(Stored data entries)
-----

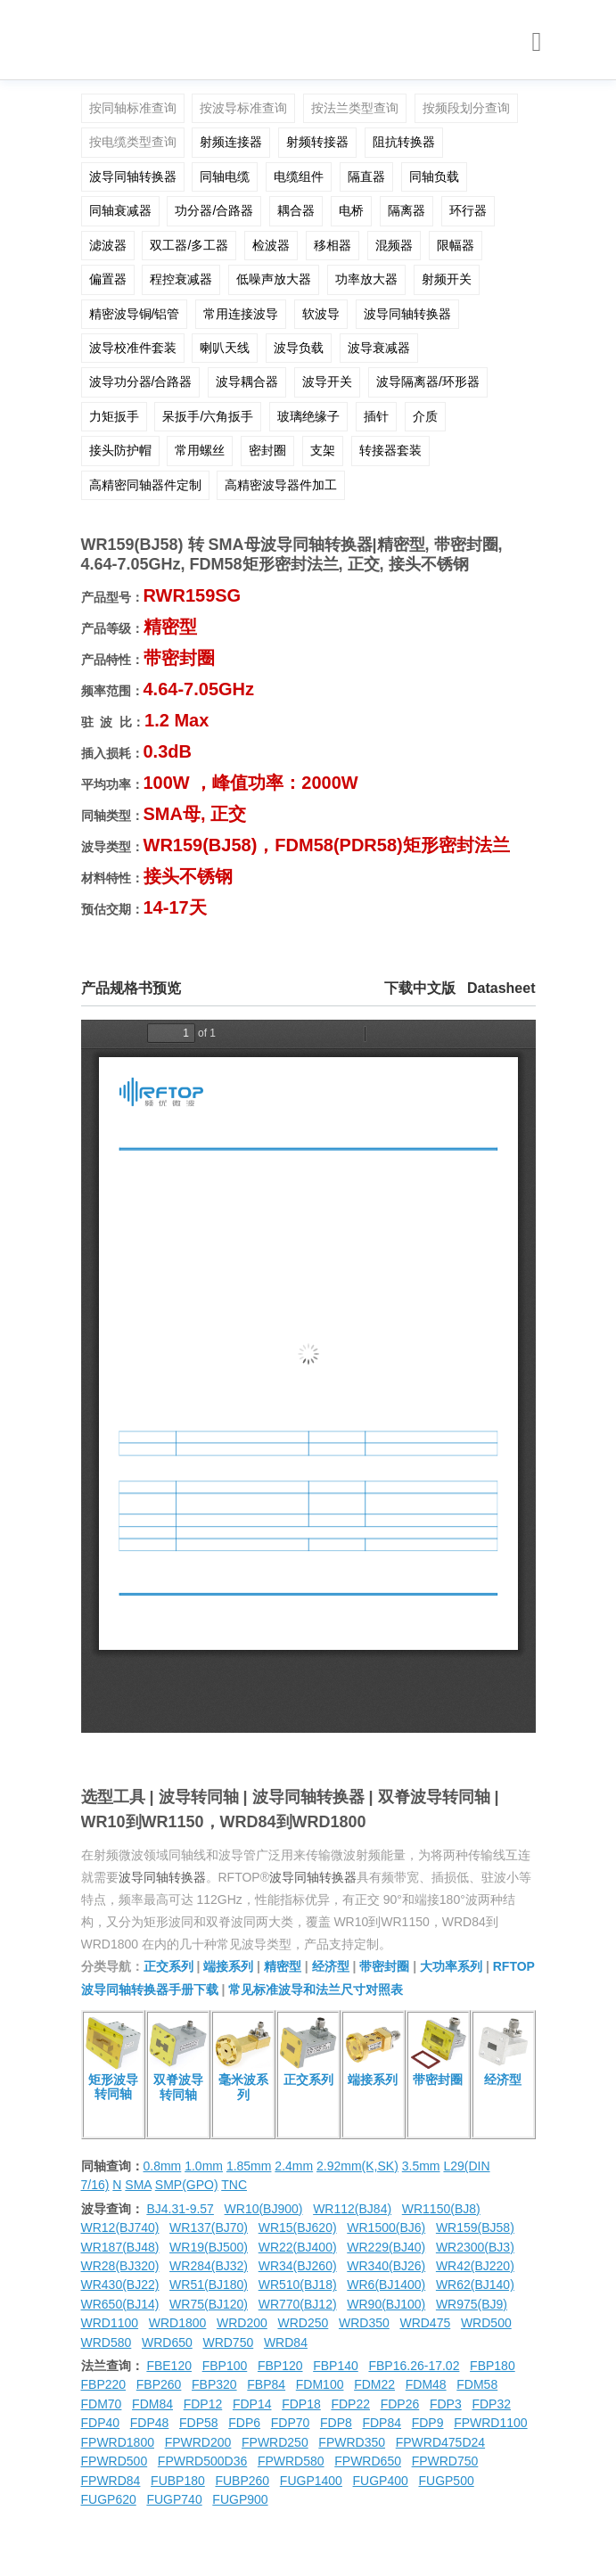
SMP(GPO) (186, 2185)
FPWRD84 (111, 2480)
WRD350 (364, 2323)
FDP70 (290, 2423)
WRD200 (242, 2323)
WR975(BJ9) (471, 2304)
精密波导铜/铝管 (134, 314)
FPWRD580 (291, 2461)
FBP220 (104, 2384)
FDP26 (400, 2404)
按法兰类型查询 (354, 108)
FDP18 (301, 2404)
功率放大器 (366, 279)
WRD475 (424, 2323)
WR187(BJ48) (120, 2247)
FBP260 (159, 2384)
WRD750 (227, 2342)
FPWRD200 (198, 2442)
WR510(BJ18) (298, 2284)
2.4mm (294, 2166)
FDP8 (336, 2423)
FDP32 (491, 2404)
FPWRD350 (351, 2442)
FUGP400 (380, 2480)
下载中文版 (420, 988)
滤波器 (108, 245)
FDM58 (476, 2384)
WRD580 (106, 2342)
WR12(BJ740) (120, 2227)
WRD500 (486, 2323)
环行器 (468, 210)
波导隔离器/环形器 (428, 381)
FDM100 (320, 2384)
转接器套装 (390, 450)
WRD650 (167, 2342)
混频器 (394, 245)
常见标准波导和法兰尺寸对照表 (315, 1989)
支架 (322, 450)
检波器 (271, 245)
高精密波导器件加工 (281, 485)
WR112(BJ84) (352, 2209)
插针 (376, 416)
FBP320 (214, 2384)
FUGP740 (173, 2499)
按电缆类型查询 (133, 142)
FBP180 (492, 2366)
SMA (138, 2185)
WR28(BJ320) (120, 2266)
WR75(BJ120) (208, 2304)
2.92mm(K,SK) (357, 2166)
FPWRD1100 (490, 2423)
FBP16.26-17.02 (413, 2366)
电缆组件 (299, 176)
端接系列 (228, 1966)
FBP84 (266, 2384)
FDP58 (198, 2423)
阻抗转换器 (404, 142)
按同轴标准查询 (133, 108)
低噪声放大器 (273, 279)
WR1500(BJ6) (386, 2227)
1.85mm (249, 2166)
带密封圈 (384, 1966)
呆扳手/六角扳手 (207, 416)
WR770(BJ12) (298, 2304)
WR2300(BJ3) (475, 2247)
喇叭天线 (225, 347)
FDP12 (203, 2404)
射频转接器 (317, 142)
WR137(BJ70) (208, 2227)
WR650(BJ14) (120, 2304)
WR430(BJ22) (120, 2284)
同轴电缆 (225, 176)
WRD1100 (110, 2323)
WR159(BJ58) (475, 2227)
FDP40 (100, 2423)
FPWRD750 (445, 2461)
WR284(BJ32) (208, 2266)
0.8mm (163, 2166)
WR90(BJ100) (386, 2304)
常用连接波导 (240, 314)
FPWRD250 (275, 2442)
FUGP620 (108, 2499)
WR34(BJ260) (298, 2266)
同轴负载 (434, 176)
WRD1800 (178, 2323)
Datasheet (501, 988)
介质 (425, 416)
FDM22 (374, 2384)
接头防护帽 (120, 450)
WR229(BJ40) (386, 2247)
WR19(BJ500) (208, 2247)
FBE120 (169, 2366)
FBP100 (225, 2366)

-----

▸ EXERCISE GOAL
Without the pictures, repeat the entries above line by line, from the first through the one that contains "2.4mm (294, 2166)", both ends included.

▸ ANSWER
SMP(GPO) (186, 2185)
FPWRD84 (111, 2480)
WRD350 (364, 2323)
FDP70 (290, 2423)
WRD200 (242, 2323)
WR975(BJ9) (471, 2304)
精密波导铜/铝管 (134, 314)
FPWRD580 (291, 2461)
FBP220 (104, 2384)
FDP26 (400, 2404)
按法兰类型查询 (354, 108)
FDP18 (301, 2404)
功率放大器 (366, 279)
WRD475 (424, 2323)
WR187(BJ48) (120, 2247)
FBP260 (159, 2384)
WRD750 (227, 2342)
FPWRD200 (198, 2442)
WR510(BJ18) (298, 2284)
2.4mm (294, 2166)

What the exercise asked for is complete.